**DATA FOR REVIEW**

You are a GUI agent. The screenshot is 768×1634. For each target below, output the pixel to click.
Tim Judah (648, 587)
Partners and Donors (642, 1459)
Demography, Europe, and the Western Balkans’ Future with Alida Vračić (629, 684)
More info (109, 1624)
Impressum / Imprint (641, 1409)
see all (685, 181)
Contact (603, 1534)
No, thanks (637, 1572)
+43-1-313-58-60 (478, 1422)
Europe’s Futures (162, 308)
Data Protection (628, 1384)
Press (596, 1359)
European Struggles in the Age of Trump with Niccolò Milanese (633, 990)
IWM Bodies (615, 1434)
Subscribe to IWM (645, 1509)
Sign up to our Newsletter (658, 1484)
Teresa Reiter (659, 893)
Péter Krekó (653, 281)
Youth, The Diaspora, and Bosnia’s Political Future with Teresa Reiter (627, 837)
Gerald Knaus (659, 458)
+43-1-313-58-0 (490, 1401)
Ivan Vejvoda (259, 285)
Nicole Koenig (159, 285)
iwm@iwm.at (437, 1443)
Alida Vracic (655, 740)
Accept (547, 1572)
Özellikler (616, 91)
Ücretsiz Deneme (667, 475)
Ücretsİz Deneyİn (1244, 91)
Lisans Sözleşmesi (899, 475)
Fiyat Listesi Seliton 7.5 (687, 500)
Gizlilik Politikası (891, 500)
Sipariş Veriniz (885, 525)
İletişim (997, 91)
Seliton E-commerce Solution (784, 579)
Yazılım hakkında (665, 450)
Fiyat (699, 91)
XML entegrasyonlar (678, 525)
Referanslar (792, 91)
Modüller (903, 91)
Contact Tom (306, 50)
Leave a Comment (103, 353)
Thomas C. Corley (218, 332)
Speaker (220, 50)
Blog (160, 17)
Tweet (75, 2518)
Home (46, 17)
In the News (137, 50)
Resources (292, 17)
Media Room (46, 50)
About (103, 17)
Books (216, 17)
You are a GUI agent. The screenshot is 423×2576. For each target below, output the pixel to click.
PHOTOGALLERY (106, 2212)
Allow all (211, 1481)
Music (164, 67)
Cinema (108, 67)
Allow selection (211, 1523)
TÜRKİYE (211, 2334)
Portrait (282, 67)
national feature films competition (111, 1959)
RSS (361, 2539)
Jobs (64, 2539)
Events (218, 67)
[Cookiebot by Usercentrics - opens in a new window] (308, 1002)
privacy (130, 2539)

**WORK TASK**
Everything from the line containing "Nicole Koenig (159, 285)" through the final line of the records is what you should print, exactly and with nothing added.

**SOLUTION FOR THIS PROBLEM**
Nicole Koenig (159, 285)
iwm@iwm.at (437, 1443)
Alida Vracic (655, 740)
Accept (547, 1572)
Özellikler (616, 91)
Ücretsiz Deneme (667, 475)
Ücretsİz Deneyİn (1244, 91)
Lisans Sözleşmesi (899, 475)
Fiyat Listesi Seliton 7.5 (687, 500)
Gizlilik Politikası (891, 500)
Sipariş Veriniz (885, 525)
İletişim (997, 91)
Seliton E-commerce Solution (784, 579)
Yazılım hakkında (665, 450)
Fiyat (699, 91)
XML entegrasyonlar (678, 525)
Referanslar (792, 91)
Modüller (903, 91)
Contact Tom (306, 50)
Leave a Comment (103, 353)
Thomas C. Corley (218, 332)
Speaker (220, 50)
Blog (160, 17)
Tweet (75, 2518)
Home (46, 17)
In the News (137, 50)
Resources (292, 17)
Media Room (46, 50)
About (103, 17)
Books (216, 17)
You are a GUI agent. The screenshot is 423×2576. For each target below, output the pixel to click.
PHOTOGALLERY (106, 2212)
Allow all (211, 1481)
Music (164, 67)
Cinema (108, 67)
Allow selection (211, 1523)
TÜRKİYE (211, 2334)
Portrait (282, 67)
national feature films competition (111, 1959)
RSS (361, 2539)
Jobs (64, 2539)
Events (218, 67)
[Cookiebot by Usercentrics - opens in a new window] (308, 1002)
privacy (130, 2539)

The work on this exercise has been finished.